Activity:
Look through the listing and report every line that has "Сейчас" in it.

========

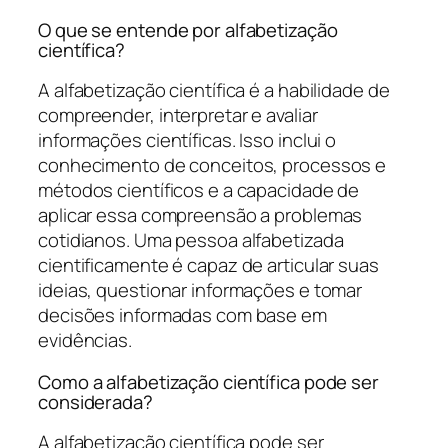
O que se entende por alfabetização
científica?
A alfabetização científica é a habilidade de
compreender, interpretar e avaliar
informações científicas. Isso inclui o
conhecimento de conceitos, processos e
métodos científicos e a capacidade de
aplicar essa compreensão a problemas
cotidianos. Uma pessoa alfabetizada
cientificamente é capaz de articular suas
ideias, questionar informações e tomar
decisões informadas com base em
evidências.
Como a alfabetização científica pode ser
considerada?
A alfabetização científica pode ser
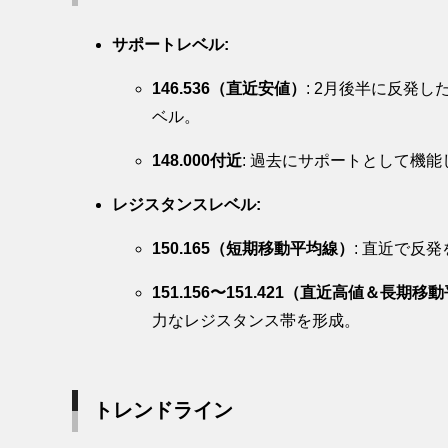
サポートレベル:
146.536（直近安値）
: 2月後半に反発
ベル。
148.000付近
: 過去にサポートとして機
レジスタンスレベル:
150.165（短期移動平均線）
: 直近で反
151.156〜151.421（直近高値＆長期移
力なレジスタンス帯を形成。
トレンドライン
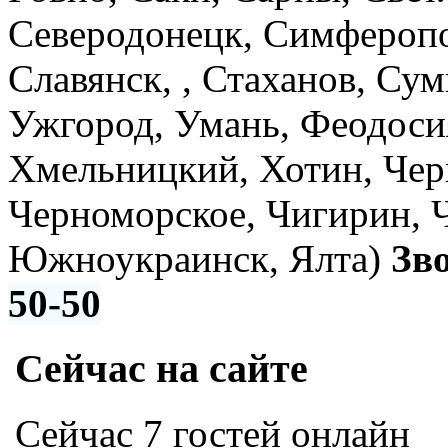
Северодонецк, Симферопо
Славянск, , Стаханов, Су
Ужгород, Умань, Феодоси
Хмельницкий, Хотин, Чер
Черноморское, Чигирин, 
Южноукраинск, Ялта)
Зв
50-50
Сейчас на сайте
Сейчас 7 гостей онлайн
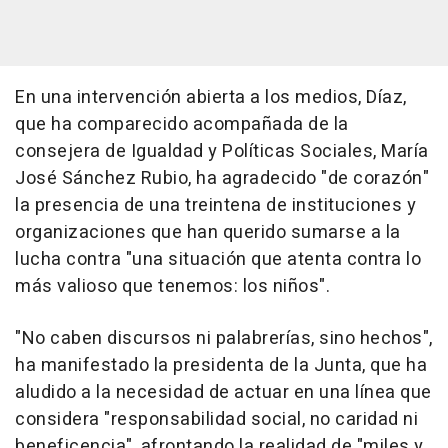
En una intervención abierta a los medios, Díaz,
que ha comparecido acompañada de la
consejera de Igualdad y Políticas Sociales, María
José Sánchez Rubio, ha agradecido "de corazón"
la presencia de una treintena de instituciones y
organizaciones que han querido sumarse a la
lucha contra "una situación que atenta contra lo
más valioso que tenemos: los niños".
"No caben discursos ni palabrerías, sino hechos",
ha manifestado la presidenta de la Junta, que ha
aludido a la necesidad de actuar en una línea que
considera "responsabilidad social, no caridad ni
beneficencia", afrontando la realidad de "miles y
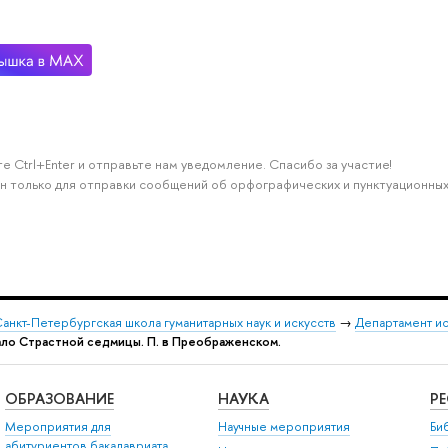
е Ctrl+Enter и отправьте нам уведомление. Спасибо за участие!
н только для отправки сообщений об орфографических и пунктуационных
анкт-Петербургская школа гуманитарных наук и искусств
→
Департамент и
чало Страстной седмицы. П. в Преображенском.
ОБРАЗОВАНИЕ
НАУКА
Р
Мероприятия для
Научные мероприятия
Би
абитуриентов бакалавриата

========

Solution to this problem:
Сейчас на сайте
Сейчас 7 гостей онлайн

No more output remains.